Supplied entries:
+ + + + +
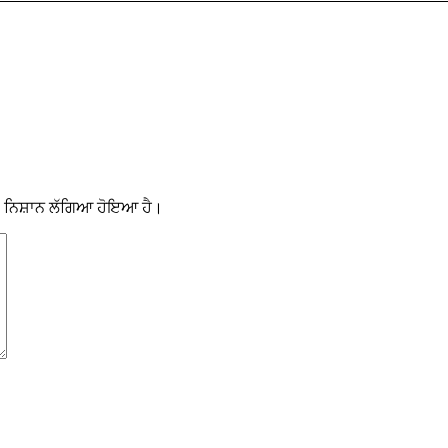
 ਨਿਸ਼ਾਨ ਲੱਗਿਆ ਹੋਇਆ ਹੈ।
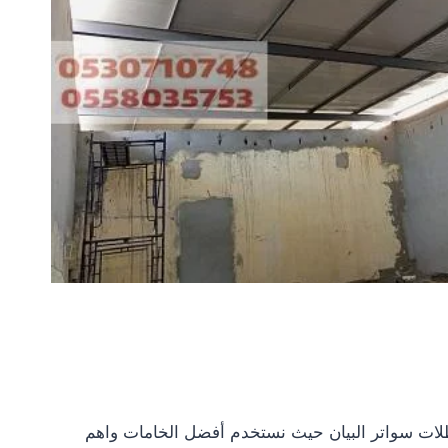
ات سواتر البيان حيث نستخدم أفضل الخامات واهم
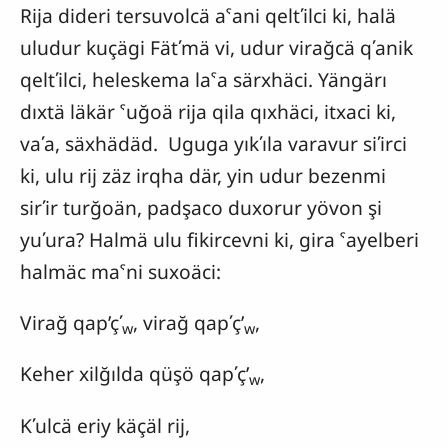
Rija dideri tersuvolcä aˁani qeltʹilci ki, halä
uludur kuçägi Fätʹmä vi, udur virağcä qʹanik
qeltʹilci, heleskema laˁa särxhäci. Yängärı
dıxtä läkär ˁuğoä rija qila qıxhäci, itxaci ki,
vaʹa, säxhädäd. Uguga yıkʹıla varavur siʹirci
ki, ulu rij zäz irqha där, yin udur bezenmi
sirʹir turğoän, padşaco duxorur yövon şi
yuʹura? Halmä ulu fikircevni ki, gira ˁayelberi
halmäc maˁni suxoäci:
Virağ qap’çʹ
, virağ qapʹç’
,
w
w
Keher xilğılda qüşö qapʹç’
,
w
Kʹulcä eriy käçäl rij,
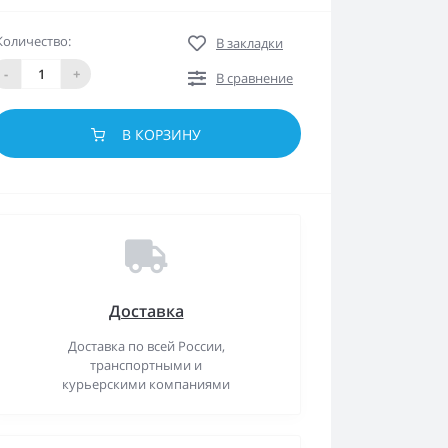
Количество:
В закладки
-
+
В сравнение
В КОРЗИНУ
Доставка
Доставка по всей России,
транспортными и
курьерскими компаниями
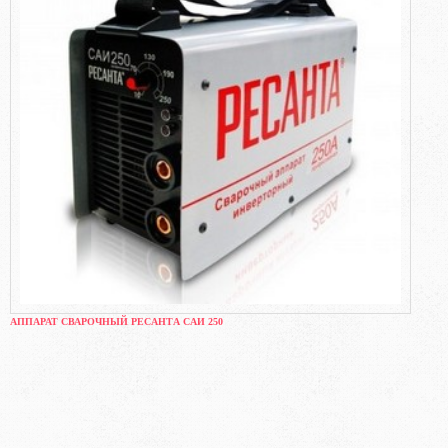
АППАРАТ СВАРОЧНЫЙ РЕСАНТА САИ 250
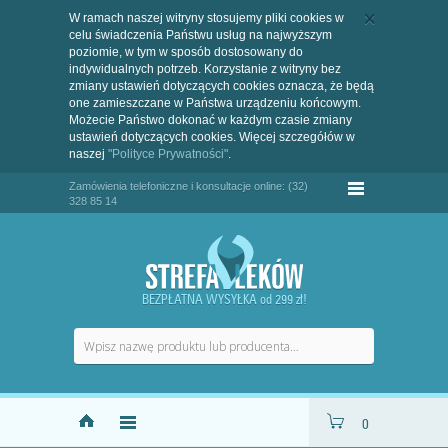
W ramach naszej witryny stosujemy pliki cookies w
celu świadczenia Państwu usług na najwyższym
poziomie, w tym w sposób dostosowany do
indywidualnych potrzeb. Korzystanie z witryny bez
zmiany ustawień dotyczących cookies oznacza, że będą
one zamieszczane w Państwa urządzeniu końcowym.
Możecie Państwo dokonać w każdym czasie zmiany
ustawień dotyczących cookies. Więcej szczegółów w
naszej
"Polityce Prywatności"
.
Zamówienia telefoniczne i konsultacje online: (32)
328 85 14
BEZPŁATNA WYSYŁKA od 299 zł!
0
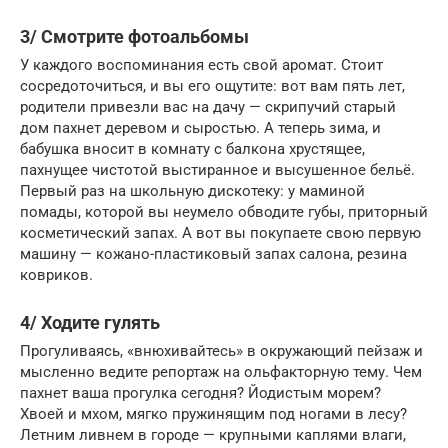
3/ Смотрите фотоальбомы
У каждого воспоминания есть свой аромат. Стоит
сосредоточиться, и вы его ощутите: вот вам пять лет,
родители привезли вас на дачу — скрипучий старый
дом пахнет деревом и сыростью. А теперь зима, и
бабушка вносит в комнату с балкона хрустящее,
пахнущее чистотой выстиранное и высушенное бельё.
Первый раз на школьную дискотеку: у маминой
помады, которой вы неумело обводите губы, приторный
косметический запах. А вот вы покупаете свою первую
машину — кожано-пластиковый запах салона, резина
ковриков.
4/ Ходите гулять
Прогуливаясь, «внюхивайтесь» в окружающий пейзаж и
мысленно ведите репортаж на ольфакторную тему. Чем
пахнет ваша прогулка сегодня? Йодистым морем?
Хвоей и мхом, мягко пружинящим под ногами в лесу?
Летним ливнем в городе — крупными каплями влаги,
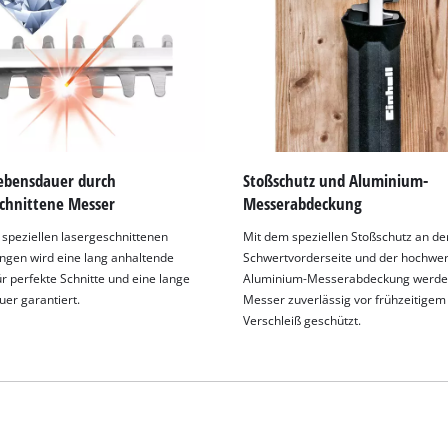
visitor. The website owner needs to setup
the site with their CMP to add this content
to the list of technologies used.
Powered by
Usercentrics Consent
Management Platform
ebensdauer durch
Stoßschutz und Aluminium-
schnittene Messer
Messerabdeckung
 speziellen lasergeschnittenen
Mit dem speziellen Stoßschutz an de
ngen wird eine lang anhaltende
Schwertvorderseite und der hochwer
ür perfekte Schnitte und eine lange
Aluminium-Messerabdeckung werde
er garantiert.
Messer zuverlässig vor frühzeitigem
Verschleiß geschützt.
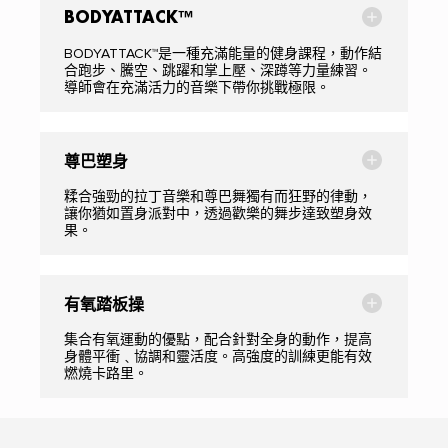
BODYATTACK™
BODYATTACK™是一種充滿能量的健身課程，動作結
合跑步、騰空、跳躍和掌上壓、深蹲等力量練習。
導師會在充滿活力的音樂下帶你挑戰極限。
尊巴塑身
糅合強勁的拉丁音樂和尊巴舞獨有而狂野的律動，
讓你猶如置身派對中，透過歡樂的舞步達致塑身效
果。
有氧踏板操
集合有氧運動的優點，配合針對全身的動作，提高
身體平衝﹑協調和靈活度。高強度的訓練更能有效
燃燒卡路里。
+ + + + +
Work instruction: Considering only the material above, set down every line from the one with "Rija dideri tersuvolcä" to the one with "sirʹir turğoän, padşaco duxorur yövon şi", inclusive, exactly as written.

Result for this task:
Rija dideri tersuvolcä aˁani qeltʹilci ki, halä
uludur kuçägi Fätʹmä vi, udur virağcä qʹanik
qeltʹilci, heleskema laˁa särxhäci. Yängärı
dıxtä läkär ˁuğoä rija qila qıxhäci, itxaci ki,
vaʹa, säxhädäd. Uguga yıkʹıla varavur siʹirci
ki, ulu rij zäz irqha där, yin udur bezenmi
sirʹir turğoän, padşaco duxorur yövon şi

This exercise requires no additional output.